Example: if $~30~$ is chosen it will be chosen minimum $~3~$ times. Otherwise it could not be selected.
I've been tried to solve it with Inclusion-Exclusion by taking the sum of all the possibilities and reduce from it the following groups:
$A_2=$ all the possibilities that $20$ will appears only once $\binom{89}{79}$
$A_3=$ all the possibilities that $30$ will appears only once, or only twice $\binom{89}{79}$ + $\binom{89}{78}$.
.
.
.
$A_9$
which give me the following :
$$\binom{89}{79}-\Biggl(\sum_0^1 \binom{89}{79-i} + \sum_0^2 \binom{89}{79-i} + \sum_0^3 \binom{89}{79-i} +\sum_0^4 \binom{89}{79-i}+\cdots+\sum_0^8 \binom{89}{79-i}\Biggr)$$ and so on..
I think, I'm missing the target by trying way too hard to manipulate the problem into this formula and it sure has a simpler way to calculate it. but I can't put my finger on it.
Please advice.
You are asking for the number of non-negative integer solutions of $x_{10}+x_{11}+\dots+x_{99}=80$ subject to $x_i\geq 0, x_{10}\geq 1, x_{20}\geq 2,\dots,x_{90}\geq 9$.

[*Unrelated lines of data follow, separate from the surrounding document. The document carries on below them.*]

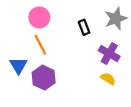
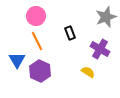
black rectangle: (84, 27) -> (70, 33), moved
yellow semicircle: (108, 79) -> (88, 72), moved

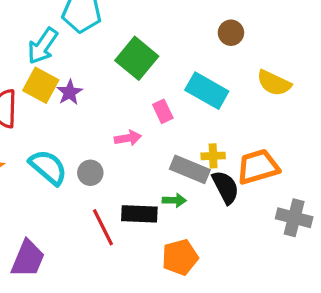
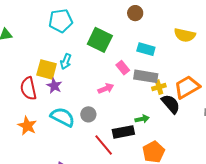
brown circle: (231, 33) -> (135, 13), moved
cyan arrow: (43, 46) -> (66, 61), moved, size x0.7
cyan rectangle: (207, 91) -> (146, 49), size x0.7
purple star: (70, 92) -> (54, 86), moved
gray rectangle: (190, 169) -> (146, 76), moved

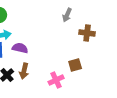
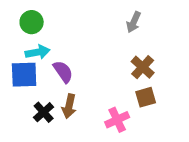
brown cross: (87, 33) -> (143, 67), moved, turned 35
purple semicircle: (20, 48) -> (63, 72), turned 42

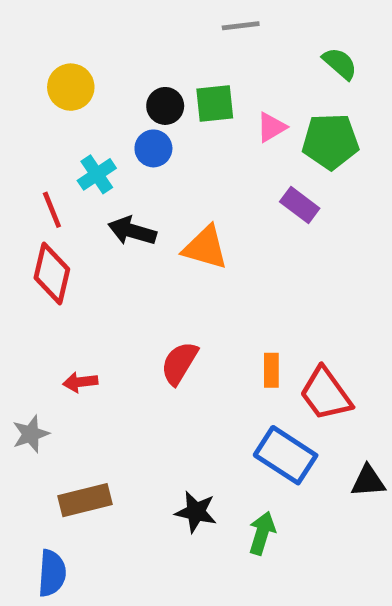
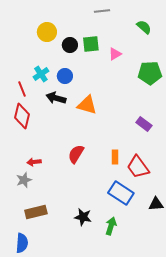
yellow circle: (71, 87) -> (47, 32), moved
green pentagon: (330, 141) -> (150, 73), moved
blue circle: (153, 148) -> (65, 76), moved
purple rectangle: (300, 205) -> (144, 124), moved
gray star: (31, 434) -> (24, 180), moved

Consider a change of variable., letting $y_{10}=x_{10}-1$, letting $y_{20}=x_{20}-2$, ..., $y_{90}=x_{90}-9$ and $y_i=x_i$ otherwise.
You are now looking for the number of non-negative integer solutions of $y_{10}+y_{11}+\dots+y_{99}=35$ subject to $y_i\geq 0$ for each $i$.
This can be solved using traditional stars-and-bars approaches.
If this question were reflavored as asking how many ways you can distribute cookies to children, where the tenth child must get at least one cookie, the twentieth child must get at least two cookies, etc... you can explain the solution above by "giving the required necessary cookies out ahead of time and then distributing the remaining cookies after the fact."